An investigation into the Experiences of international Muslim students in an Irish university

Gamze Üstündağ, Buse (2017) An investigation into the Experiences of international Muslim students in an Irish university.


Ireland has transformed from being a country of emigration to a country of immigration within the past two decades. The transformation is evident in Irish higher education which currently recruits over one hundred thousand international students from across the globe. Although Muslim immigration into Ireland began with international students who came to study in Royal College of Surgeons Ireland in 1950s, research on Muslim students, particularly international, in Irish higher education has largely been neglected to date. Consequently, this project explores the experiences of international Muslim students (IMS) in an Irish university, asks whether a religious identity is a pertinent factor in intercultural contact, and investigates internationalisation of higher education in Ireland from the perspective of IMS.

The study used a constructive grounded theory approach within an interpretative framework. 23 semi-structured, qualitative interviews were conducted with IMS from undergraduate and Master’s programmes in Dublin City University (DCU) Glasnevin Campus, which were audio-taped and transcribed.

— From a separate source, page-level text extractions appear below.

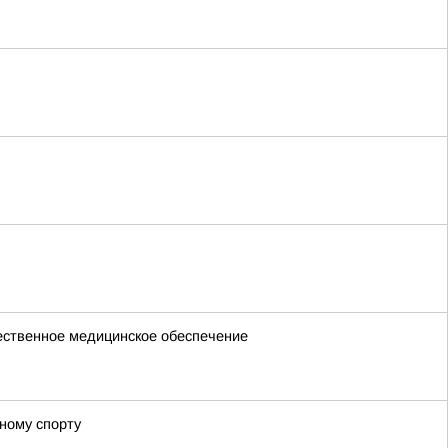
чественное медицинское обеспечение
ному спорту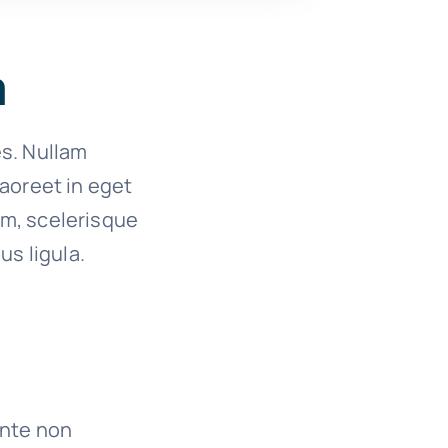
a
es. Nullam
 laoreet in eget
um, scelerisque
us ligula.
ante non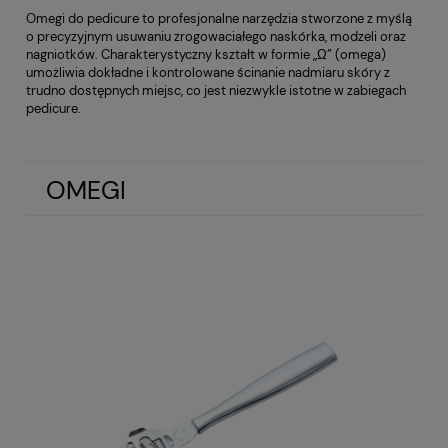
Omegi do pedicure to profesjonalne narzędzia stworzone z myślą
o precyzyjnym usuwaniu zrogowaciałego naskórka, modzeli oraz
nagniotków. Charakterystyczny kształt w formie „Ω” (omega)
umożliwia dokładne i kontrolowane ścinanie nadmiaru skóry z
trudno dostępnych miejsc, co jest niezwykle istotne w zabiegach
pedicure.
OMEGI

A three-stage analysis was employed in line with constructivist grounded theory: initial coding, focused coding, axial & theoretical coding. NVivo was used to help organise the data during the rigorous analysis process.

The findings reveal that IMS’ experiences on campus are mainly built on three interdependent axes: identity, environment and contact. Particularly within the category identity, religion is identified as a major construct reinforcing a transnational Muslim identity and unity among Muslim students with different national and cultural backgrounds. DCU (Glasnevin) emerges as a multicultural campus in which diversity is successfully accommodated. However, a lack of intercultural contact from the perspective of IMS persists on campus perpetuated by factors such as culture distance, homophily, institutional completeness and students’ cultural capital. The study highlights the need for an effective intercultural policy and practice instead of multicultural in Irish HEIs, to the advantage of both the international and host students.